Managed Kubernetes Service
Incident Report for DigitalOcean
Postmortem

Incident Summary

Beginning October 8th around 06:00 UTC, we experienced an issue with a subset of Managed Kubernetes clusters having their nodes go into NotReady status, causing services and applications on these nodes to be disrupted. Due to an unexpected auto-upgrade process on the Debian image used by DigitalOcean, customers experienced downtime on worker nodes starting between 06:00 and 07:00 UTC on October 8th, 9th, and 10th. This ended up affecting users of Managed Kubernetes on cluster versions 1.27.6-do.0 and 1.28.2-do.0 across multiple regions. 

Incident Details

Root Cause

The root cause for this incident was found to be a systemd timer in the DigitalOcean Debian image which automatically kicked off an apt-upgrade at 06:00 UTC (with a 60-minute randomized delay). The upgrade brought in unexpected/unsupported versions of various components, including systemd and the kernel on DOKS cluster versions 1.27.6-do.0 and 1.28.2-do.0. The kernel upgrade in particular could cause the upgrade process to take longer than 15 minutes, at which point systemd would abort the process ungracefully. This cancellation could leave worker nodes in a broken state.

Impact

The timeout leading to the upgrade process being canceled led to a disruption in both public and private network connectivity for the worker nodes in the majority of cases. Customers experienced their worker nodes going into NotReady status and becoming unavailable at the time of the upgrade, remaining unavailable until the nodes were replaced or rebooted. In some cases, a single replacement/reboot was not sufficient for recovery and multiple were required. This impact recurred twice more after the first event, around 06:00 UTC on October 9th and 10th. 

Response

The initial triaging done by the Containers Engineering team quickly scoped the problem down to the worker nodes. Unfortunately, the complete network failures dominantly faced on the affected machines impaired efforts to log into the worker nodes for in-depth troubleshooting. Managed Kubernetes worker nodes come with limited accessibility to Containers Engineering for security reasons, which required the team to provide machine access via SSH and the console while the impact was not occurring. This prolonged the time until in-depth investigations could commence.

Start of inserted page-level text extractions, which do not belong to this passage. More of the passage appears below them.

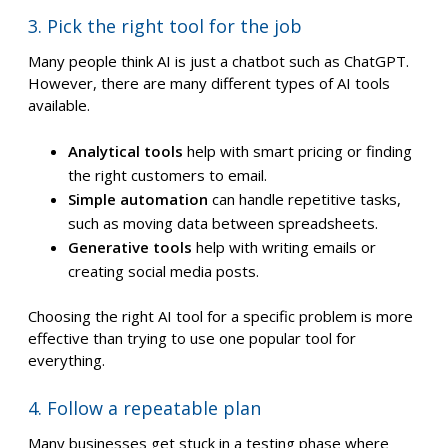
3. Pick the right tool for the job
Many people think AI is just a chatbot such as ChatGPT.
However, there are many different types of AI tools
available.
Analytical tools
help with smart pricing or finding
the right customers to email.
Simple automation
can handle repetitive tasks,
such as moving data between spreadsheets.
Generative tools
help with writing emails or
creating social media posts.
Choosing the right AI tool for a specific problem is more
effective than trying to use one popular tool for
everything.
4. Follow a repeatable plan
Many businesses get stuck in a testing phase where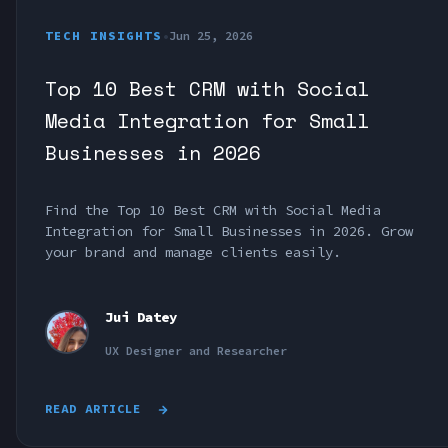
TECH INSIGHTS
•
Jun 25, 2026
Top 10 Best CRM with Social
Media Integration for Small
Businesses in 2026
Find the Top 10 Best CRM with Social Media
Integration for Small Businesses in 2026. Grow
your brand and manage clients easily.
Jui Datey
UX Designer and Researcher
READ ARTICLE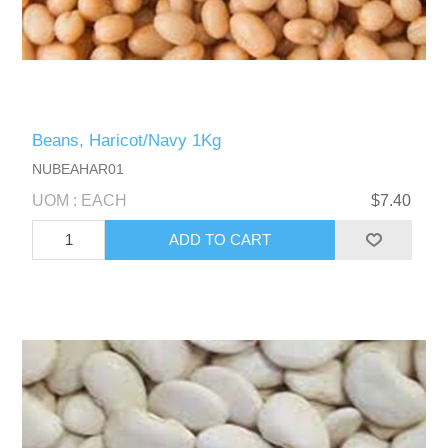
Beans, Haricot/Navy 1Kg
NUBEAHAR01
UOM : EACH
$7.40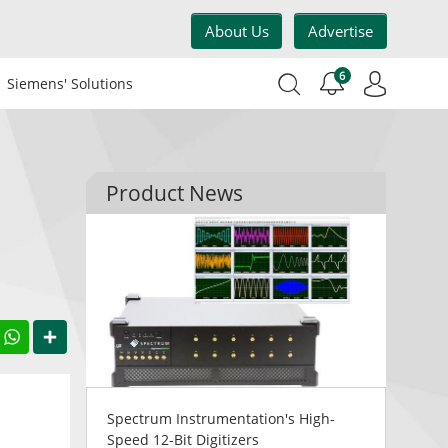
About Us
Advertise
6
Siemens' Solutions
Product News
acebook
WhatsApp
Share
Spectrum Instrumentation's High-
Speed 12-Bit Digitizers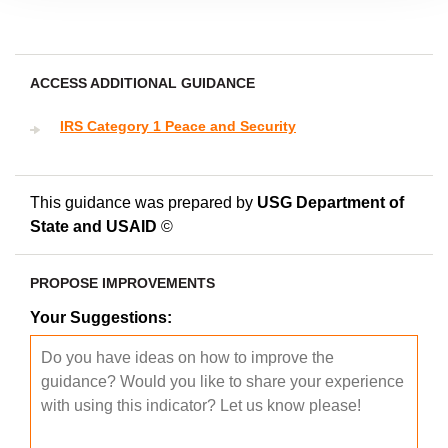
ACCESS ADDITIONAL GUIDANCE
IRS Category 1 Peace and Security
This guidance was prepared by
USG Department of
State and USAID
©
PROPOSE IMPROVEMENTS
Your Suggestions:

Once nodes became accessible, it became apparent that processes running on a given machine failed to connect to remote destinations both over the VPC and the public network. Early investigations focused on trying to understand which section of the data path may have been disrupted and why. This involved running several traces across the worker nodes and the corresponding hypervisors. The results surfaced broken connectivity at the guest OS level, primarily manifesting as response packets being delivered to the machine successfully but not further relayed to the originating processes (including kubelet and workload pods). This ruled out the data path as the source of problems.

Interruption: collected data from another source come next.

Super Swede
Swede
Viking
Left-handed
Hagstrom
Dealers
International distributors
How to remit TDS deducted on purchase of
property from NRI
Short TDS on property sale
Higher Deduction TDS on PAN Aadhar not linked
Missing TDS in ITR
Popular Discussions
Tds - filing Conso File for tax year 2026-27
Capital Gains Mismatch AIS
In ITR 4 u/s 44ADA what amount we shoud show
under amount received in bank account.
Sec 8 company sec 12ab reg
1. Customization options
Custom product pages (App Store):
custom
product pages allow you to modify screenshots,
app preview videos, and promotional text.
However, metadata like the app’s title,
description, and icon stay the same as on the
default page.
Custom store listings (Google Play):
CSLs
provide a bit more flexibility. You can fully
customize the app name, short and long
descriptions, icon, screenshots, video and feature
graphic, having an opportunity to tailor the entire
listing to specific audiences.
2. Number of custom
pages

At this point, customers were actively advised to try to replace or reboot machines in order to mitigate the impact.

The investigation focus then pivoted over to the periodic aspect of the incident, which had become more clearly apparent in subsequent occurrences, always starting around the same time of the day (06:00 UTC). The limited impact on two specific Managed Kubernetes versions pointed towards a regularly executing process on the worker nodes themselves.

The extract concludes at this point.